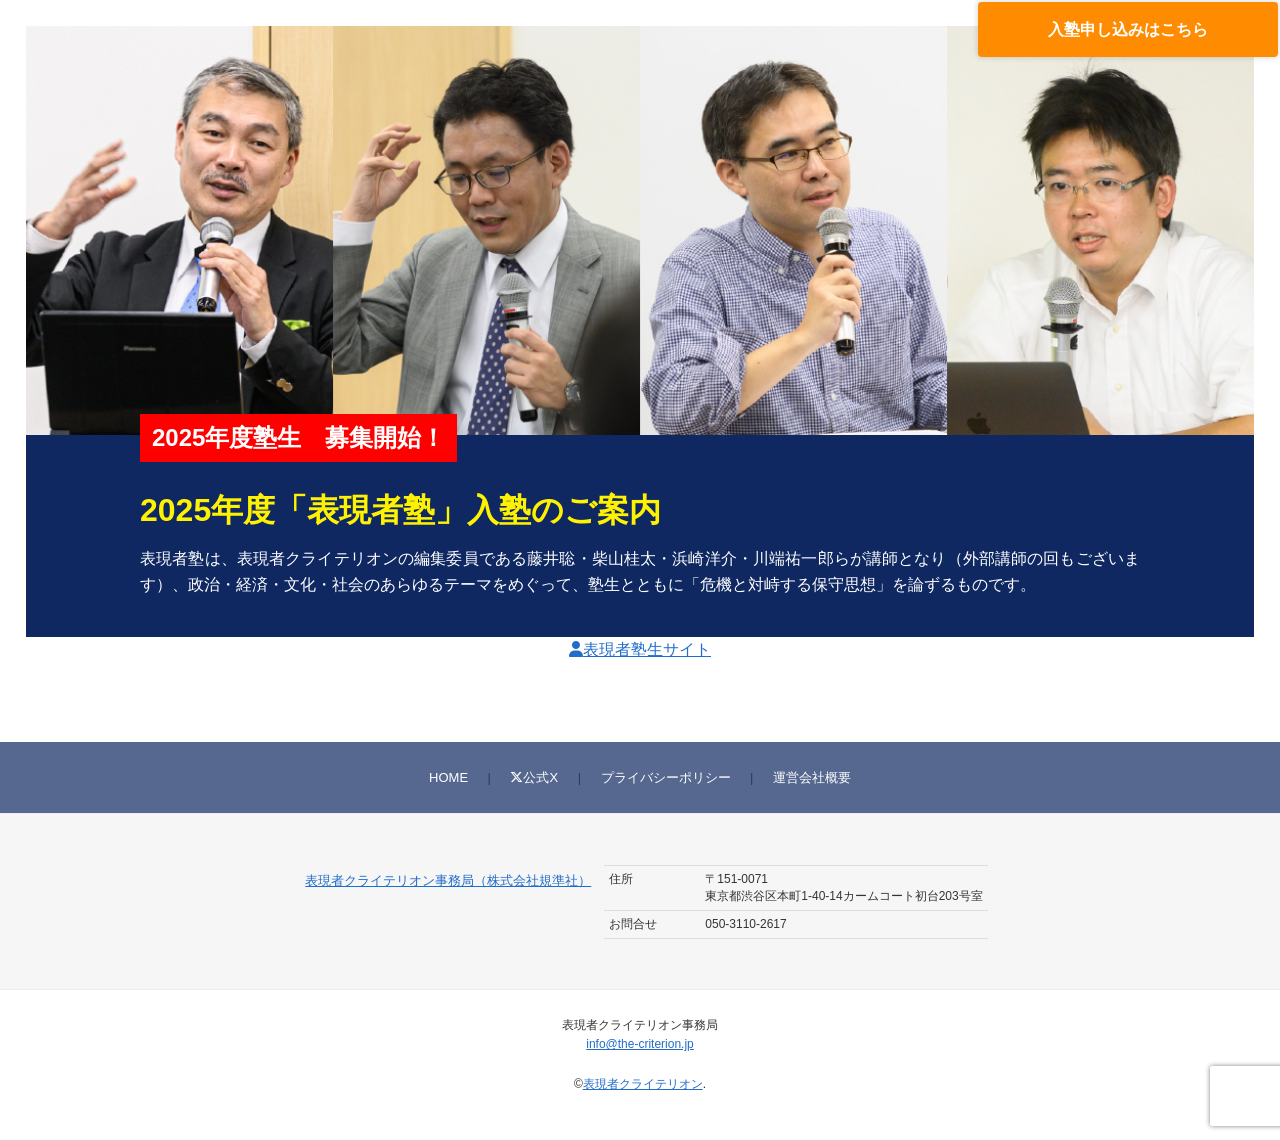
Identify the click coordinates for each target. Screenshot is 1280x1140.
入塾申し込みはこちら (1128, 29)
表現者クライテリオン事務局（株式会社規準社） (448, 880)
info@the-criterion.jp (640, 1044)
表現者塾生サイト (640, 649)
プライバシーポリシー (666, 777)
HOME (448, 777)
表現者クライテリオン (643, 1084)
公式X (534, 777)
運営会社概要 (812, 777)
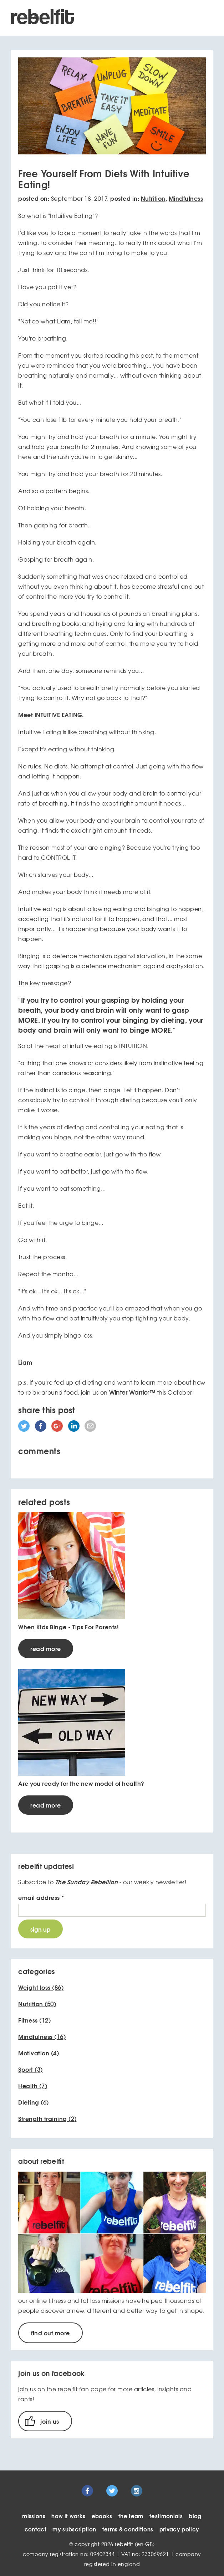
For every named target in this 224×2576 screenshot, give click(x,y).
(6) (33, 2102)
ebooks (102, 2515)
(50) (37, 2003)
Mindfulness (186, 198)
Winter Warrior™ (132, 1392)
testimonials (166, 2515)
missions (33, 2515)
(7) (32, 2085)
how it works (68, 2515)
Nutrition (153, 198)
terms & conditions (127, 2529)
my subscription (74, 2529)
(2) (47, 2118)
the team (130, 2515)
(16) (42, 2036)
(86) (40, 1987)
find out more (50, 2332)
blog (195, 2515)
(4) (38, 2053)
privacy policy (179, 2529)
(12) (34, 2020)
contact (35, 2529)
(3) (30, 2069)
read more (45, 1648)
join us (49, 2421)
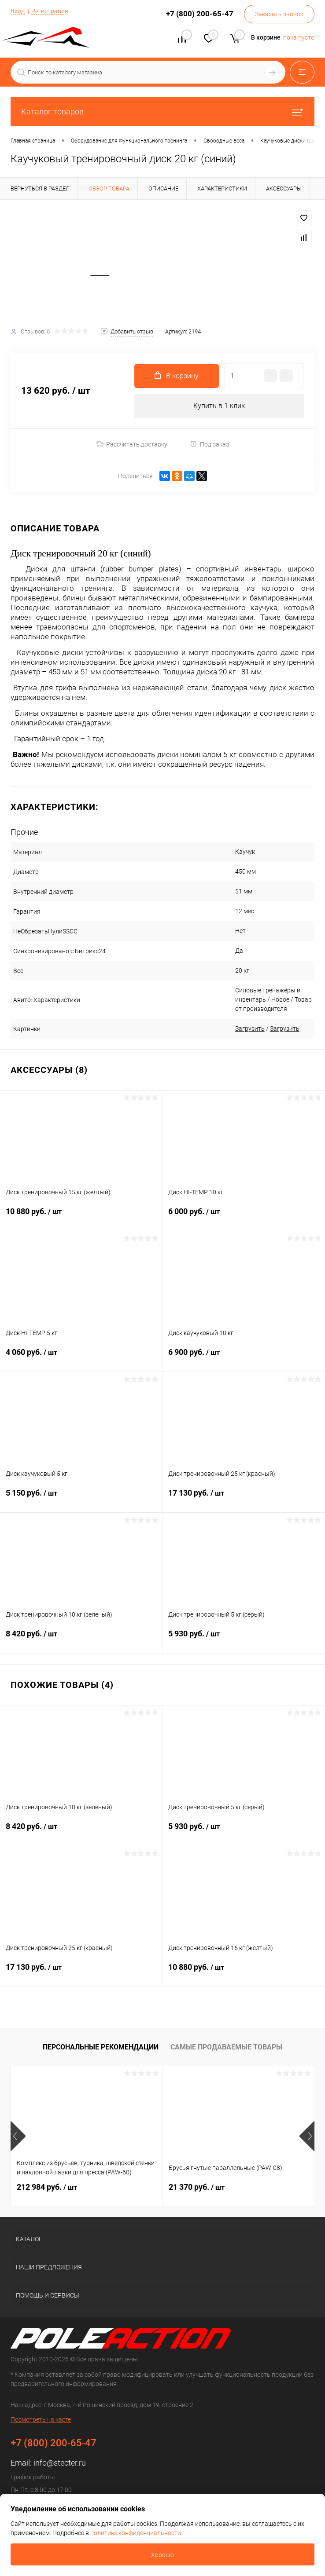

● **Problem to work on**: Restate the records above exactly, less any pictures.

● **Written response**:
Identify the click coordinates for each target. Screenshot is 1280x1140.
入塾申し込みはこちら (1128, 29)
表現者クライテリオン事務局（株式会社規準社） (448, 880)
info@the-criterion.jp (640, 1044)
表現者塾生サイト (640, 649)
プライバシーポリシー (666, 777)
HOME (448, 777)
表現者クライテリオン (643, 1084)
公式X (534, 777)
運営会社概要 (812, 777)
For every named target in this 224×2576 screenshot, give click(x,y).
(6) (33, 2102)
ebooks (102, 2515)
(50) (37, 2003)
Mindfulness (186, 198)
Winter Warrior™ (132, 1392)
testimonials (166, 2515)
missions (33, 2515)
(7) (32, 2085)
how it works (68, 2515)
Nutrition (153, 198)
terms & conditions (127, 2529)
my subscription (74, 2529)
(2) (47, 2118)
the team (130, 2515)
(16) (42, 2036)
(86) (40, 1987)
find out more (50, 2332)
blog (195, 2515)
(4) (38, 2053)
privacy policy (179, 2529)
(12) (34, 2020)
contact (35, 2529)
(3) (30, 2069)
read more (45, 1648)
join us (49, 2421)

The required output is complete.